At once steeped in richly-conjured West African myths and landscapes, and a page-turning thriller with real-life resonance (courtesy of its unforgettable protagonist), Yaba Badoe’s Lionheart Girl is a wonder of YA fiction. This is magic realism at its most powerful, exploring as it does universal themes of family bonds, fleeing and finding your way, through language that’s brilliantly enmeshed with its setting and subjects: “my heart, big as a lake in the wet season, shrivels to a slick of water in the dry.”
Sheba was born into a family of witches, to a line of powerful women who can shapeshift, whose touch can uncover people’s deepest desires and fears. The story begins with Sheba fleeing her village to find her father, spurred by “the fizz in my fingers whenever I touched Ma’s hair”. In time, Sheba’s overbearing mother reveals, “We royal women are special. Our blood is enriched by generations of ritual and magic. Magic flows through us”. And so Sheba unknots her own powers, and secrets of her past, in a tale that rails against convention while feeling utterly timeless.

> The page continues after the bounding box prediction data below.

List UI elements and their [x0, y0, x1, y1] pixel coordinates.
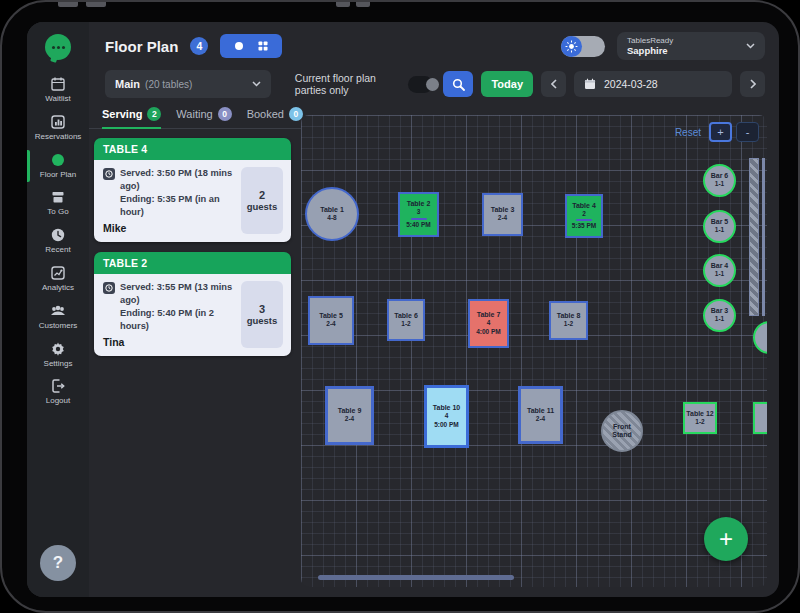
date-field[interactable]: 2024-03-28	[574, 71, 732, 97]
calendar-icon	[50, 76, 66, 92]
gear-icon	[50, 341, 66, 357]
party-card-table-2[interactable]: TABLE 2 Served: 3:55 PM (13 mins ago) En…	[94, 252, 291, 356]
floor-table-table-12[interactable]: Table 121-2	[683, 402, 717, 434]
sidebar-item-label: Logout	[46, 397, 70, 406]
search-button[interactable]	[443, 71, 473, 97]
sidebar-item-to-go[interactable]: To Go	[27, 185, 89, 220]
guest-count: 3	[259, 303, 265, 315]
table-name: Table 9	[338, 407, 362, 415]
serving-count-badge: 2	[147, 107, 161, 121]
floor-table-partial[interactable]	[753, 402, 767, 434]
table-name: Table 8	[557, 312, 581, 320]
content: Serving 2 Waiting 0 Booked 0 T	[89, 102, 779, 597]
floor-select[interactable]: Main (20 tables)	[105, 70, 271, 98]
table-guest-count: 3	[417, 208, 421, 216]
table-name: Bar 3	[711, 307, 729, 315]
sidebar-item-recent[interactable]: Recent	[27, 223, 89, 258]
floor-table-table-3[interactable]: Table 32-4	[482, 193, 523, 236]
add-party-button[interactable]: +	[704, 517, 748, 561]
table-name: Table 3	[491, 206, 515, 214]
volume-up-button	[58, 2, 78, 7]
zoom-in-button[interactable]: +	[709, 122, 732, 142]
sun-icon	[561, 36, 582, 57]
floor-table-table-8[interactable]: Table 81-2	[549, 301, 588, 340]
floor-table-bar-5[interactable]: Bar 51-1	[703, 210, 736, 243]
floor-table-table-10[interactable]: Table 1045:00 PM	[424, 385, 469, 448]
horizontal-scrollbar[interactable]	[318, 575, 514, 580]
waiting-count-badge: 0	[218, 107, 232, 121]
search-icon	[452, 78, 465, 91]
chevron-right-icon	[750, 79, 756, 89]
floor-select-detail: (20 tables)	[145, 79, 247, 90]
chevron-left-icon	[551, 79, 557, 89]
table-name: Bar 4	[711, 262, 729, 270]
sidebar-item-analytics[interactable]: Analytics	[27, 261, 89, 296]
venue-select[interactable]: TablesReady Sapphire	[617, 32, 765, 60]
zoom-out-button[interactable]: -	[736, 122, 759, 142]
bar-counter	[749, 158, 759, 316]
floor-table-bar-6[interactable]: Bar 61-1	[703, 164, 736, 197]
tab-label: Waiting	[176, 108, 212, 120]
grid-view-icon[interactable]	[258, 41, 268, 51]
prev-day-button[interactable]	[541, 71, 566, 97]
table-guest-count: 4	[445, 412, 449, 420]
guest-count-box: 3 guests	[241, 281, 283, 348]
sidebar-item-settings[interactable]: Settings	[27, 337, 89, 372]
table-capacity: 1-2	[401, 320, 410, 328]
tab-booked[interactable]: Booked 0	[247, 107, 303, 129]
reset-zoom-button[interactable]: Reset	[675, 127, 701, 138]
table-progress-bar	[576, 219, 592, 221]
view-mode-segmented-control[interactable]	[220, 34, 282, 58]
parties-only-toggle[interactable]	[408, 76, 433, 93]
table-name: Table 10	[433, 404, 461, 412]
next-day-button[interactable]	[740, 71, 765, 97]
today-button[interactable]: Today	[481, 71, 533, 97]
floor-table-table-6[interactable]: Table 61-2	[387, 299, 425, 341]
sidebar-item-logout[interactable]: Logout	[27, 374, 89, 409]
floor-table-partial[interactable]	[753, 321, 767, 354]
table-capacity: 1-1	[715, 180, 724, 188]
sidebar-item-reservations[interactable]: Reservations	[27, 110, 89, 145]
sidebar-item-label: Customers	[39, 322, 78, 331]
sidebar-item-floor-plan[interactable]: Floor Plan	[27, 148, 89, 183]
floor-canvas[interactable]: Reset + - + Table 14-8Table 235:40 PMTab…	[301, 115, 767, 587]
floor-table-table-5[interactable]: Table 52-4	[308, 296, 354, 345]
floor-table-table-9[interactable]: Table 92-4	[325, 386, 374, 445]
reservations-icon	[50, 114, 66, 130]
floor-table-bar-3[interactable]: Bar 31-1	[703, 299, 736, 332]
guest-label: guests	[247, 201, 278, 212]
party-name: Tina	[103, 336, 234, 348]
floor-table-table-11[interactable]: Table 112-4	[518, 386, 563, 444]
floor-table-front-stand[interactable]: Front Stand	[601, 410, 643, 452]
sidebar-item-label: Floor Plan	[40, 171, 76, 180]
table-guest-count: 4	[487, 319, 491, 327]
tab-waiting[interactable]: Waiting 0	[176, 107, 231, 129]
floor-table-table-7[interactable]: Table 744:00 PM	[468, 299, 509, 348]
table-end-time: 5:35 PM	[572, 222, 597, 230]
floor-table-bar-4[interactable]: Bar 41-1	[703, 254, 736, 287]
party-card-table-4[interactable]: TABLE 4 Served: 3:50 PM (18 mins ago) En…	[94, 138, 291, 242]
device-top-button	[336, 2, 350, 7]
served-time: Served: 3:50 PM (18 mins ago)	[120, 167, 234, 193]
help-button[interactable]: ?	[40, 545, 76, 581]
table-capacity: 1-2	[564, 320, 573, 328]
chevron-down-icon	[746, 43, 755, 49]
table-name: Front Stand	[604, 423, 640, 439]
table-name: Table 1	[320, 206, 344, 214]
floor-plan-count-badge: 4	[190, 37, 208, 55]
theme-toggle[interactable]	[561, 36, 605, 57]
sidebar-item-customers[interactable]: Customers	[27, 299, 89, 334]
floor-table-table-2[interactable]: Table 235:40 PM	[398, 192, 439, 237]
tab-serving[interactable]: Serving 2	[102, 107, 161, 129]
table-capacity: 2-4	[536, 415, 545, 423]
guest-label: guests	[247, 315, 278, 326]
table-name: Table 5	[319, 312, 343, 320]
clock-icon	[103, 168, 115, 180]
floor-table-table-4[interactable]: Table 425:35 PM	[565, 194, 603, 238]
sidebar-item-waitlist[interactable]: Waitlist	[27, 72, 89, 107]
table-name: Bar 5	[711, 218, 729, 226]
shape-view-icon[interactable]	[234, 41, 244, 51]
parties-toggle-label: Current floor plan parties only	[295, 72, 400, 96]
sidebar-item-label: Reservations	[35, 133, 82, 142]
floor-table-table-1[interactable]: Table 14-8	[305, 187, 359, 241]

African myth and magic beat in the dark heart of this fable about witchcraft, superstition, the bonds we choose and those we cannot. Born into a family of West African witches, Sheba's terrified of her mother who can turn into a crow. But like mother, like daughter – magic runs through her blood and Sheba discovers powers of her own. Her touch can unravel people's innermost thoughts; their hopes, their fears – their secrets. Sheba too can shape-shift. Through the communion of ancient magic, blood and friendship, she slowly uncovers the murderous truth about her stolen childhood and steels herself for the future. She must protect the hunted from the hunter – her mother.